Best Sushi Restaurants in Los Angeles 2026
By Kenji Watanabe · Published · Updated
Kombu-cured Japanese sea bream, nikiri-brushed and served at body temperature on a piece of shari that has been seasoned with red vinegar for ninety seconds. That is the piece every LA Edomae counter in this guide is built around — the same dish, the same technique, but eight different chefs trained in eight different lineages serving it for eight different prices. The Tokyo-import flagships (Onodera, Tama, Ichi) sit at the top with $400+ omakase. The LA-native rooms (Mori, Shunji, Q, Nozawa Bar) hold the middle at $250–320. Sushi Park on Sunset and Asanebo in Studio City close out the list with the harder-to-book and the older-than-everyone-else, in that order.
Eight LA Sushi Counters Worth the Reservation
The LA outpost of Tokyo's Sushi Ginza Onodera opened on La Cienega in 2014 and won two Michelin stars in 2018 — the only sushi counter on the West Coast to hold two. The neta arrives from Tokyo's Toyosu market twice a week; the rice is a custom Koshihikari blend seasoned with red vinegar and salt to a Tokyo-specific recipe. The omakase runs twenty pieces over ninety minutes at the ten-seat counter; expect a hard 8pm seating and a one-deposit-per-person policy. Sake is a separate $200 program selected by a Tokyo-trained sommelier.
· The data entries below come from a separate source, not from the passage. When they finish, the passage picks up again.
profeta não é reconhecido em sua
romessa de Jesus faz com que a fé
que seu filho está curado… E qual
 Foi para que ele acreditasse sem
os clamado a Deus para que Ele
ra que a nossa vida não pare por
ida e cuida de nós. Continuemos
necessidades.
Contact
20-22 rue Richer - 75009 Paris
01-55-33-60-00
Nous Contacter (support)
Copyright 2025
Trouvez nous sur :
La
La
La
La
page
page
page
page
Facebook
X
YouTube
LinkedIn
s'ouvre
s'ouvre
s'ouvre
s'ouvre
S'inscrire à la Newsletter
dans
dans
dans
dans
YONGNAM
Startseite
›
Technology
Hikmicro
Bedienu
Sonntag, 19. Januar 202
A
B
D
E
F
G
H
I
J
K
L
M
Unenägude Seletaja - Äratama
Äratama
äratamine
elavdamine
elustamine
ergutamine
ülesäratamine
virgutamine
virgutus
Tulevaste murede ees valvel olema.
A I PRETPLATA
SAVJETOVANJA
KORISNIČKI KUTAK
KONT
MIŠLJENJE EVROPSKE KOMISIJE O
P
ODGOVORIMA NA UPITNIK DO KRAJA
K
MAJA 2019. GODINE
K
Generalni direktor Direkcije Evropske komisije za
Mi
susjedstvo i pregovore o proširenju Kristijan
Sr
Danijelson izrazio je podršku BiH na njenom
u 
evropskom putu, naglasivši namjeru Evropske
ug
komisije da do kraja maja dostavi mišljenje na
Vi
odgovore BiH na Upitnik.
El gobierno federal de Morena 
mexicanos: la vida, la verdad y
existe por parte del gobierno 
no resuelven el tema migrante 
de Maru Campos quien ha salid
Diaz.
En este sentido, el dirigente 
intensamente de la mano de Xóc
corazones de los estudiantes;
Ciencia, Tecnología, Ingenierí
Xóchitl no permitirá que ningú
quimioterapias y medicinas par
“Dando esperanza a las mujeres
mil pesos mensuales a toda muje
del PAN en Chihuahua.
Masakazu Mori opened Mori Sushi on Pico in 2005 and ran the counter for fourteen years before retiring and passing the room to Daisuke Niigata in 2019. The handover preserved what mattered: the Koshihikari rice that Mori grows in a custom paddy plot in California, the red-vinegar shari, and the focus on California-side neta (Santa Barbara uni, spot prawns from the Channel Islands) alongside Tokyo-flown ones. The counter seats eight and runs two seatings nightly. The omakase price increased from $180 to $250 between 2022 and 2025 but remains the best-value LA sushi at the one-Michelin level.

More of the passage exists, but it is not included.